Union Carbide, purchased by Dow Chemical Co. in 2001, insists in court filings that there is “no evidence to support that UCC is currently endangering the public and adversely impacting public resources.”  

The company declined to answer a list of detailed questions. In an emailed statement it said: “Union Carbide Corporation (UCC) is aware of the complaints by Courtland Company. UCC denies all claims asserted against it by Courtland and will continue to vigorously defend itself. As this is ongoing litigation, UCC will not comment further at this time.”

Michael Callaghan, the attorney representing Courtland, vehemently disagrees with the company’s assessment. Callaghan is a former assistant U.S. attorney and secretary of the West Virginia Department of Environmental Protection. 

“I’ve been doing environmental law in some form or fashion for 30 years, and I have never seen anything like this,” he said. “To walk away from a liability and just leave it on the ground is outrageous.”

I've been doing environmental law in some form or fashion for 30 years, and I have never seen anything like this – Michael Callaghan, attorney

Landfill Revealed

In August 2018, Courtland filed its first lawsuit against Union Carbide. A year earlier, the company conducted some environmental sampling on its property and found elevated levels of pollutants such as arsenic, barium, cadmium, lead and selenium. In the lawsuit, the company asserts the contamination came from the nearby Tech Center, which was Carbide’s research and development hub for decades. 

In the suit, Courtland asked Union Carbide and Dow to investigate and clean up the contamination. 

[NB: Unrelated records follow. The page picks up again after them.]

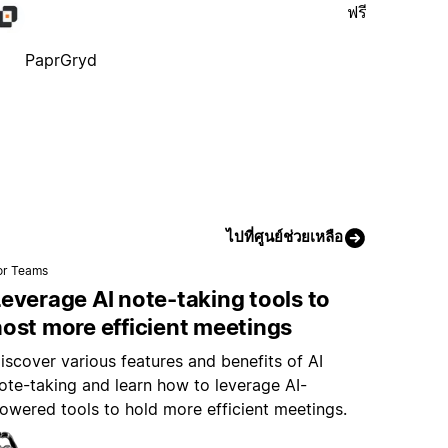
ฟรี
PaprGryd
ไปที่ศูนย์ช่วยเหลือ
or Teams
everage AI note-taking tools to
ost more efficient meetings
iscover various features and benefits of AI
ote-taking and learn how to leverage AI-
owered tools to hold more efficient meetings.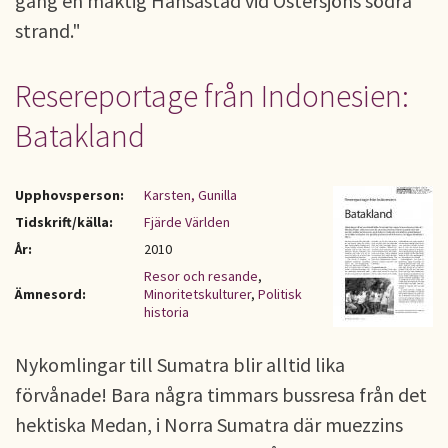
gång en mäktig Hansastad vid Östersjöns södra
strand."
Resereportage från Indonesien:
Batakland
Upphovsperson:
Karsten, Gunilla
Tidskrift/källa:
Fjärde Världen
År:
2010
Resor och resande
,
Ämnesord:
Minoritetskulturer
,
Politisk
historia
Nykomlingar till Sumatra blir alltid lika
förvånade! Bara några timmars bussresa från det
hektiska Medan, i Norra Sumatra där muezzins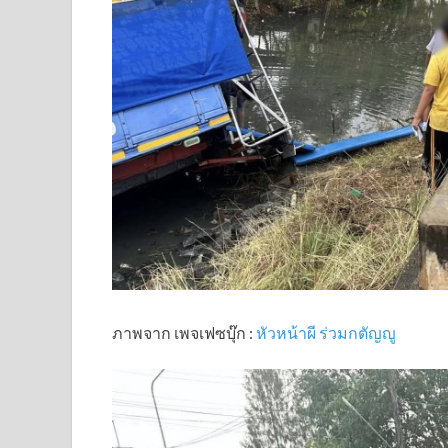
ภาพจาก เพจเฟซบุ๊ก :
หัวหน้าผี ร่วมกตัญญู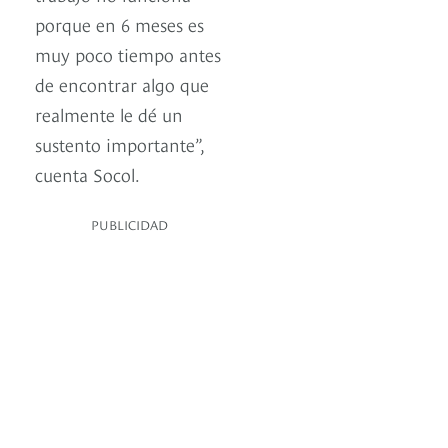
porque en 6 meses es
muy poco tiempo antes
de encontrar algo que
realmente le dé un
sustento importante”,
cuenta Socol.
PUBLICIDAD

“I would call that a garden variety environment case. Just a straightforward case of your neighbor pollutes on you and we need to solve that problem,” Callaghan said. “Well, the case took quite a strange twist.”

Near the end of an October 2019 deposition, Jerome Cibrik, remediation leader at Union Carbide, revealed that “another UCC facility” in “this general area north of the tracks” was causing contamination in some monitoring wells. The tracks are part of a rail yard, sometimes called the Massey rail yard or coal yard, also owned by Union Carbide.

 

 

A screenshot of part of Jerome Cibrik’s deposition.

When asked what was disposed of in the site Cirbik said, “We don’t have good records of what was in there.” He then identified DYNEL, a polyester fiber material, as a substance that was specifically disposed of at the Filmont site. 

“We had found some limited files that deal with this facility and they mentioned disposal, mainly nonhazardous materials and DYNEL,” he said. “That’s about all we know for sure what went there from the South Charleston facility.”

DYNEL is a textile fiber with a fur-like texture and appearance that was developed in the late 1940s. It’s made from vinyl chloride and acrylonitrile. It was produced at the South Charleston plant until 1975.  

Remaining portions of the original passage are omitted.